L'ex premier britannico Tony Blair ha chiesto scusa a tutti i cittadini inglesi per aver promosso la guerra in Iraq nel 2003 ammettendo che l'evoluzione che ebbe il conflitto potrebbe aver contribuito a scatenare l'ascesa delle organizzazioni estremiste islamiche, tra le quali anche l'Isis. Nel corso di un'intervista rilasciata alla CNN l'ex primo ministro è tornato sulla questione del dossier di intelligence che all'epoca indusse la Gran Bretagna a intervenire militarmente al fianco degli Stati Uniti  contro Saddam Hussein, accusato come si ricorderà di detenere armi di distruzione di massa: "Mi scuso – ha dichiarato Blair – perché il rapporto dei servizi segreti era sbagliato. Mi scuso anche per alcuni errori nella pianificazione dell'intervento militare soprattutto chiedo scusa per la sottovalutazione di quelle che sarebbero potute essere le conseguenze una volta rimosso il regime".
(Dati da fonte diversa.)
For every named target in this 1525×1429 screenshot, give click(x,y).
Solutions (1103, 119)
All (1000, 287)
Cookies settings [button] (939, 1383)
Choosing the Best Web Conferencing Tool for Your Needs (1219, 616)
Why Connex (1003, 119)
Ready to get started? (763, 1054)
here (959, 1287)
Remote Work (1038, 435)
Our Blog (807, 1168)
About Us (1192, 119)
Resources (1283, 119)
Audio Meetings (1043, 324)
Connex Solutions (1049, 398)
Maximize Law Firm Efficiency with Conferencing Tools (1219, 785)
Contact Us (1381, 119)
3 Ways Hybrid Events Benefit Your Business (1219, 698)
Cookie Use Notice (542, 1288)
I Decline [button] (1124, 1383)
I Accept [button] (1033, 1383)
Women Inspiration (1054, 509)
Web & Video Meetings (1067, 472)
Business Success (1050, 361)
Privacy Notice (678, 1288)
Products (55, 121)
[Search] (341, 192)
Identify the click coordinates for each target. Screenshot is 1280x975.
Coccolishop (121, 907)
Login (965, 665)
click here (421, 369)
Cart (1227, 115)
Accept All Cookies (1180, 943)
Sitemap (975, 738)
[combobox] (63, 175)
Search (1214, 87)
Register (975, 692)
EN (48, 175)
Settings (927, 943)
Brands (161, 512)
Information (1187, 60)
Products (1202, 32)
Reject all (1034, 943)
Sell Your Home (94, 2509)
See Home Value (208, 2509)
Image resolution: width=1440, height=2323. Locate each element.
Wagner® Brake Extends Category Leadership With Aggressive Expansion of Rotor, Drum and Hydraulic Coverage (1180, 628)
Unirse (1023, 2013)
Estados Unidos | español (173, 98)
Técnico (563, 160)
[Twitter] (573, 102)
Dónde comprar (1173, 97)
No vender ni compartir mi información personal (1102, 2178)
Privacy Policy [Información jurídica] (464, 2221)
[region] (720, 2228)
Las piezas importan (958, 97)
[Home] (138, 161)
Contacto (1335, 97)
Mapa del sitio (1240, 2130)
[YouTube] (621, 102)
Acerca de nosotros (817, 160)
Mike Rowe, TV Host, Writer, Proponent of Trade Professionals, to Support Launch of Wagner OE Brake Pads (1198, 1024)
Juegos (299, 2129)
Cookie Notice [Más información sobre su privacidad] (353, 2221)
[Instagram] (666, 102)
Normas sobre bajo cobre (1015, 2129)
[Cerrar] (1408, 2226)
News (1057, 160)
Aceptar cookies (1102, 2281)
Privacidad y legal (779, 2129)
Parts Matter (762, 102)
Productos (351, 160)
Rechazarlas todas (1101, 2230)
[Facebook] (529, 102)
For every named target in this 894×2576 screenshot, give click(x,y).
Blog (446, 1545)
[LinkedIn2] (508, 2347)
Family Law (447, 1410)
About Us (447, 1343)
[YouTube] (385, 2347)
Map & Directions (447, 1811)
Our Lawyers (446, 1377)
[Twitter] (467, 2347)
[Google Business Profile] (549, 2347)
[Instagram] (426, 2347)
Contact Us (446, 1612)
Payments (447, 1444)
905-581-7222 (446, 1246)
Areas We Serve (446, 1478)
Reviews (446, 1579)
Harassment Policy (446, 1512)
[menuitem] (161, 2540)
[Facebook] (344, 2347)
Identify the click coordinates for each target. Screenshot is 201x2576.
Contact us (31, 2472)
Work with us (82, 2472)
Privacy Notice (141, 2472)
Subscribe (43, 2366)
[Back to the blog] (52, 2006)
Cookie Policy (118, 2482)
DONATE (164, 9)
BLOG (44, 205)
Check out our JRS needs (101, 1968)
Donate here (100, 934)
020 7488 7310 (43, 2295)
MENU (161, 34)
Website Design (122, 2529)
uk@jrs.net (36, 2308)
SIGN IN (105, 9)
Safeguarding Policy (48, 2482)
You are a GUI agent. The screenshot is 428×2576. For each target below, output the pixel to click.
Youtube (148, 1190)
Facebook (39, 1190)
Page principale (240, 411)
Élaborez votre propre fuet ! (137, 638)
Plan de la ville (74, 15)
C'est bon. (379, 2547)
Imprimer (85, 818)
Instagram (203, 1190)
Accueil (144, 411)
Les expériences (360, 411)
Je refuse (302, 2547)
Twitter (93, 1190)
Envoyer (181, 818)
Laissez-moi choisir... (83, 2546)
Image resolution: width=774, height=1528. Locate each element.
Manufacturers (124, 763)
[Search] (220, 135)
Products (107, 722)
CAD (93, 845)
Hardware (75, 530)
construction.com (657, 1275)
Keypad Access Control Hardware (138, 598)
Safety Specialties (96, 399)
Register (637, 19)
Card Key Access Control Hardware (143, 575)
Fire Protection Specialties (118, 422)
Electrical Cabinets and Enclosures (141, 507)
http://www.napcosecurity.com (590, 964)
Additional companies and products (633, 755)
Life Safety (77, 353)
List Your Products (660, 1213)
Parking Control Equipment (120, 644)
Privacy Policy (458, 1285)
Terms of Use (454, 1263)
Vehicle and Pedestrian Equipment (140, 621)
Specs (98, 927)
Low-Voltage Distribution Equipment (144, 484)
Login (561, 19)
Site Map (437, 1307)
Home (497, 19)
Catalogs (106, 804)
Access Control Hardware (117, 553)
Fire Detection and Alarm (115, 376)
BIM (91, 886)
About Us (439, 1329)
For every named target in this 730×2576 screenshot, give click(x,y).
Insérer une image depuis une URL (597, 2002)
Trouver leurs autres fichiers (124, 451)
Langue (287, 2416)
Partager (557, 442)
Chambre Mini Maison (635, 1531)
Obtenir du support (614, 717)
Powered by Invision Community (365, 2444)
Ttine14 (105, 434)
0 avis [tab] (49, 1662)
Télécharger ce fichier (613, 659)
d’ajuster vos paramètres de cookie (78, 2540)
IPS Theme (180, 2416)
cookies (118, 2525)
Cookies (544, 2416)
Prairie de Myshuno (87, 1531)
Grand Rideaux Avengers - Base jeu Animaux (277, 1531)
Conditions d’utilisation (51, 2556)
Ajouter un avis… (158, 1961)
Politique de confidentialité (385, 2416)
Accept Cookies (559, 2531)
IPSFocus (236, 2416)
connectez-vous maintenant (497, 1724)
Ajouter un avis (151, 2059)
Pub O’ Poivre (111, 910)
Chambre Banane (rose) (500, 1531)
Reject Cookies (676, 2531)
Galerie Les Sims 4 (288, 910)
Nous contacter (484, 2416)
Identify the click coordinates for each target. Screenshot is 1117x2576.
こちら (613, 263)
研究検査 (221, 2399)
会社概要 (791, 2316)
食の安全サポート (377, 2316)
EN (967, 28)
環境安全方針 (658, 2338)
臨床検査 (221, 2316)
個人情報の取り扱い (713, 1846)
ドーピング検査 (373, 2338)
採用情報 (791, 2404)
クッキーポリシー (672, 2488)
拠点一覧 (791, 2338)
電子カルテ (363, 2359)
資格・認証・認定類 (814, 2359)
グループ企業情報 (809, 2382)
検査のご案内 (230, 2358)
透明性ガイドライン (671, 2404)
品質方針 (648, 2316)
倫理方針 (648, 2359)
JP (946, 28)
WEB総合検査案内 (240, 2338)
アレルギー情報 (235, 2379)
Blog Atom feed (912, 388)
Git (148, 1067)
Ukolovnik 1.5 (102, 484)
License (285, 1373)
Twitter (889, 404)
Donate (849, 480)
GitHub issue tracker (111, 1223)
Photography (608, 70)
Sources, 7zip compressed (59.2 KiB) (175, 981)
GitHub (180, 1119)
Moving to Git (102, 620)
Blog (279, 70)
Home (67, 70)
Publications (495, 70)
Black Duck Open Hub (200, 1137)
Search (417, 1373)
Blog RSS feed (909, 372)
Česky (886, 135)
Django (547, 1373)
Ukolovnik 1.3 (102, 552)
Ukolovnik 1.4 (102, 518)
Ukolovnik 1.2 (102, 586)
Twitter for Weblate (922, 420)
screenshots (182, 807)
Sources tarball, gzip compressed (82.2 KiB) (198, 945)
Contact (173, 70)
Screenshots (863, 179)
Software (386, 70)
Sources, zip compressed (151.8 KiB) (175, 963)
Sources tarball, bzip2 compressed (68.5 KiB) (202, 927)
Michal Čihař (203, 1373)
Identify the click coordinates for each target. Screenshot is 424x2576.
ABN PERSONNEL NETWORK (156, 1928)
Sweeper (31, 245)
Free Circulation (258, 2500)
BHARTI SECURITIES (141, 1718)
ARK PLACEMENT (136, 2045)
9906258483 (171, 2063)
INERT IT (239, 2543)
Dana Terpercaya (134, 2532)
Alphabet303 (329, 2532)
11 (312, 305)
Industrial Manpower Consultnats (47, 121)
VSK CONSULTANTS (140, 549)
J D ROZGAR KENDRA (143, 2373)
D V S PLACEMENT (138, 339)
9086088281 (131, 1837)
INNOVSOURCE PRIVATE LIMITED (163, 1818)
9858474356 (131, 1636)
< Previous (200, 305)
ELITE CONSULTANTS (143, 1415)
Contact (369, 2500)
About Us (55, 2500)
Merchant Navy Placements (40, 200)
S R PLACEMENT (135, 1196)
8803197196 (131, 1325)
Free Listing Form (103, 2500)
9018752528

Tra le conseguenze che Blair ammette ci sarebbe anche la costituzione di organizzazioni estremiste islamiche armate, tra le quali proprio l'Isis. "Anche se non si può dire che chi ha rimosso Saddam nel 2003 sia responsabile della situazione del 2015".  E' la prima volta che l'ex primo ministro chiede scusa per la guerra. Nel 2007, infatti, affermò: "Non credo che dovremmo chiedere scusa a tutti per quello che stiamo facendo in Iraq".

Ma mentre l'ex premier laburista ammette gli errori della guerra in Iraq, il giornale conservatore Sunday Telegraph riporta che nel 2008, dopo aver lasciato Downing Street, si recò segretamente alla Casa Bianca dove, per conto del dittatore Muammar Gheddafi, sottoscrisse un accordo per far ottenere alle vittime statunitensi dei terroristi libici 1 miliardo di sterline di risarcimenti; l'accordo, tuttavia, non prevedeva neanche un penny per i morti britannici, inclusi le centinaia di vittime dei ribelli dell'Ira, sostenuti da Gheddafi. Il patto permise alle vittime USA di ottenere un miliardo di sterline di risarcimento mentre quelle inglesi vennero escluse.